Eventually, lldb would detach with error:
exited with status = -1 (0xffffffff) lost connection

It seems that LLDB has lost connection to debugserver. I have captured gdb remote logs here which I am not familiar to decipher. I do not know how to attach the log file but the last several entries are shared here:

intern-state     <  20> send packet: $p7;thread:275d1;#02
intern-state     <  20> read packet: $80cfbf521e7f0000#53
intern-state     <  21> send packet: $x7f1e52bfce00,200#c0
intern-state     < 516> read packet: $20cebf521e....
intern-state     <  21> send packet: $x7f1e88bfce00,200#c9
intern-state     < 516> read packet: $20cebf881e7f0000babda33a000000000400000000000000b0d7bf881e7f000060cebf881e7f000049c9a33a00000000806d3b3b00000000806d3b3b00000000b0d7bf881e7f0000b0d7bf881e7f0000e865a15e1f7f0000e865a15e1f7f00006809c0881e7f00004006c0881e7f00004006c0881e7f00004006c0881e7f0000000000000000000000000000000000009097bfa21e7f0000e0a9895e1f7f0000c0cebf881e7f00004006c0881e7f00004006c0881e7f000000000000000000009097bfa21e7f0000e0a9895e1f7f000070cfbf881e7f000082ac895e1f7f000000000000000000004006c0881e7f00004006c0881e7f00002c7cf7f9cdad77194006c0881e7f000000000000000000009097bfa21e7f0000e0a9895e1f7f00002c7cd7facdad77192c7c4532a1017419000000000000000000000000000000000000000000000000000000000000000000000000000000000000000000000000e0cfffffffffffff4006c0881e7f00000000000000000000dcd1925e1f7f00000000000000000000000000000000000000000000000000000000000000000000000000000000000000000000000000000000000000000000000000000000000000000000000000000000000000000000000000000000000000000000000000000000000000000000000000000000000000000000000000000000000000000000#17
dbg.evt-handler  <  16> send packet: $jThreadsInfo#c1
dbg.evt-handler  <85322> read packet: $[{"name":"ConvStaticBalan","....
dbg.evt-handler  <  21> send packet: $z0,7f1f5fa86cc0,1#c7
dbg.evt-handler  <   6> read packet: $OK#9a
dbg.evt-handler  <  22> send packet: $D;00000000000034bc#eb
dbg.evt-handler  <   6> read packet: $OK#9a
b-remote.async>  <  20> send packet: $vCont;c:p34bc.-1#0a
b-remote.async>  <   7> read packet: $E1e#db

Any suggestion is appreciated. cc @clayborg, @labath

Jeffrey

Trivial point: if this is Linux, you are using lldb-server not debugserver…

W.r.t. SIGSTOP, if you want lldb not to print the SIGSTOP, then also pass -n false to process handle. But note, lldb doesn’t have any control over whether the process gets all these SIGSTOP’s, however, so those are all real and the fact that the system seems to be pounding on this process telling it to stop is interesting at least…

The last bit of the transaction between lldb & lldb-server is lldb asking lldb-server to continue the process ($vCont) and lldb-server returning an error: E1e. lldb doesn’t really know what to do with a process that can’t continue and assumes the debug session is dead and disconnects. I didn’t see any place in the lldb-server code where it calls sendError(0x1e) or sendError(30) so this might actually be a system error number? It wouldn’t be altogether surprising that whoever is continually telling this process to stop eventually tried some more strenuous method, and that’s why the process can’t continue.

Jim

This makes sense. Sorry, I should make the ask more explicitly, for SIGSTOP I am not complaining the output but need tips regarding how to best troubleshoot who is sending SIGSTOP to it? Like, is it in process code or external process?
I originally thought the lost connection issue is more important to focus on but seems that they (SIGSTOP and lost connection) may be the same issue underlying we need to find out.
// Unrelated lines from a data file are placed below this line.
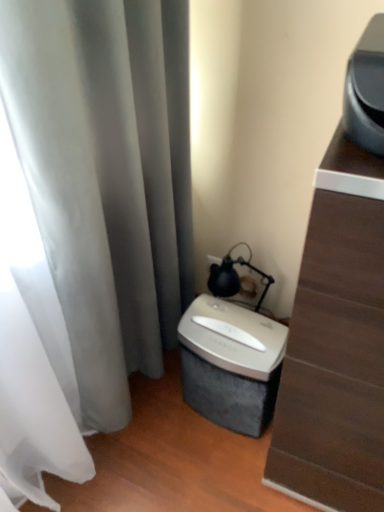 Question: Considering the relative sizes of silver metallic shredder at lower center and matte black lamp at upper right in the image provided, is silver metallic shredder at lower center shorter than matte black lamp at upper right?

Choices:
 (A) yes
 (B) no

Answer: (B)

Question: Considering the relative sizes of silver metallic shredder at lower center and matte black lamp at upper right in the image provided, is silver metallic shredder at lower center wider than matte black lamp at upper right?

Choices:
 (A) yes
 (B) no

Answer: (A)

Question: From the image's perspective, is silver metallic shredder at lower center located beneath matte black lamp at upper right?

Choices:
 (A) no
 (B) yes

Answer: (B)

Question: Does silver metallic shredder at lower center come behind matte black lamp at upper right?

Choices:
 (A) no
 (B) yes

Answer: (A)

Question: Does silver metallic shredder at lower center have a larger size compared to matte black lamp at upper right?

Choices:
 (A) yes
 (B) no

Answer: (A)

Question: Can you confirm if silver metallic shredder at lower center is thinner than matte black lamp at upper right?

Choices:
 (A) yes
 (B) no

Answer: (B)

Question: Considering the relative sizes of silver metallic shredder at lower center and matte black lamp at upper right in the image provided, is silver metallic shredder at lower center taller than matte black lamp at upper right?

Choices:
 (A) yes
 (B) no

Answer: (A)

Question: Does silver metallic shredder at lower center touch matte black lamp at upper right?

Choices:
 (A) yes
 (B) no

Answer: (B)

Question: Would you say silver metallic shredder at lower center is a long distance from matte black lamp at upper right?

Choices:
 (A) yes
 (B) no

Answer: (B)

Question: Is silver metallic shredder at lower center at the left side of matte black lamp at upper right?

Choices:
 (A) yes
 (B) no

Answer: (A)

Question: Does silver metallic shredder at lower center have a smaller size compared to matte black lamp at upper right?

Choices:
 (A) yes
 (B) no

Answer: (B)

Question: Does silver metallic shredder at lower center turn towards matte black lamp at upper right?

Choices:
 (A) no
 (B) yes

Answer: (A)

Question: Is silver metallic shredder at lower center outside silver metallic shredder at lower center?

Choices:
 (A) yes
 (B) no

Answer: (A) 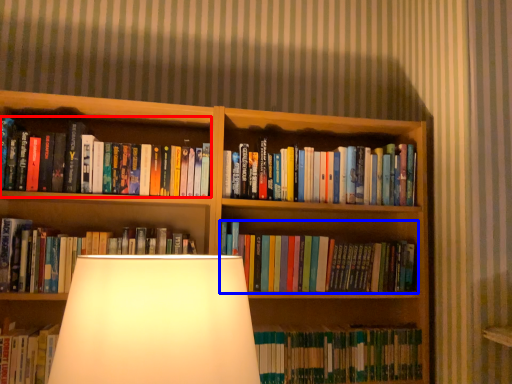 Question: Which of the following is the farthest to the observer, book (highlighted by a red box) or book (highlighted by a blue box)?

Choices:
 (A) book
 (B) book

Answer: (B) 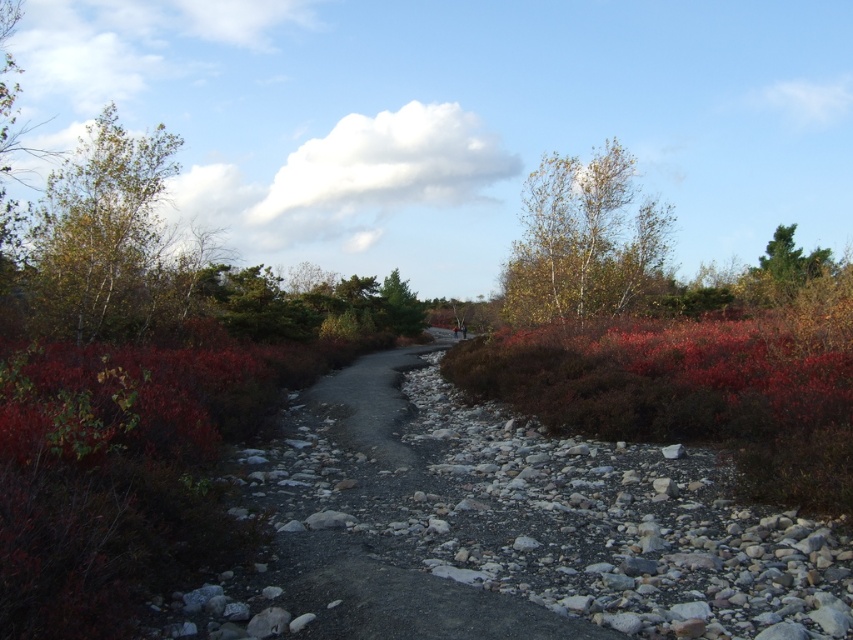 Question: Is green leafy tree at upper right closer to the viewer compared to green matte tree at center?

Choices:
 (A) no
 (B) yes

Answer: (B)

Question: Which point is closer to the camera taking this photo?

Choices:
 (A) (561, 259)
 (B) (409, 330)
 (C) (39, 252)

Answer: (C)

Question: Can you confirm if green leafy tree at upper left is bigger than green matte tree at center?

Choices:
 (A) no
 (B) yes

Answer: (B)

Question: Which is farther from the green matte tree at center?

Choices:
 (A) green leafy tree at upper right
 (B) green leafy tree at upper left

Answer: (B)

Question: Which point appears closest to the camera in this image?

Choices:
 (A) (515, 310)
 (B) (418, 305)
 (C) (119, 241)

Answer: (C)

Question: Where is green leafy tree at upper left located in relation to green leafy tree at upper right in the image?

Choices:
 (A) left
 (B) right

Answer: (A) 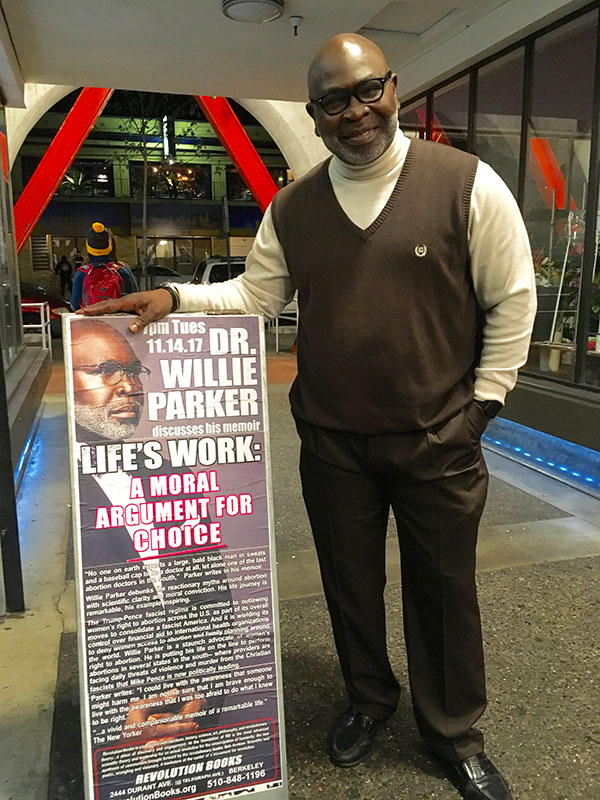 The width and height of the screenshot is (600, 800). What are the coordinates of `arched entryway` in the screenshot? It's located at (37, 100), (275, 122). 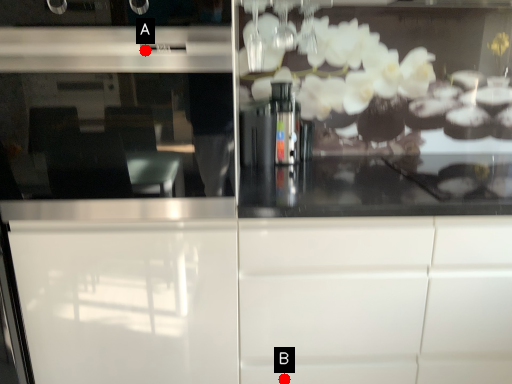 Question: Two points are circled on the image, labeled by A and B beside each circle. Which point is closer to the camera?

Choices:
 (A) A is closer
 (B) B is closer

Answer: (A)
Any suggestion going forward here?

Jeffrey

Set breakpoints on pthread_kill and kill in the program you are debugging (there may be other ways to send yourself a signal on Linux, you might need to research that) to see if your program is sending it to itself. If those breakpoints don’t fire and the machine you’re running the debug session on has strace installed, you can get that to watch the kill system call to see if another user process is killing your process. If the kernel is doing it directly, then I don’t know how you would figure out why it is doing that on Linux.

Jim

You can use the thread siginfo command to dump the siginfo_t structure corresponding to the signal. That should give you some indication as to who is sending that signal (si_pid) and why (si_code).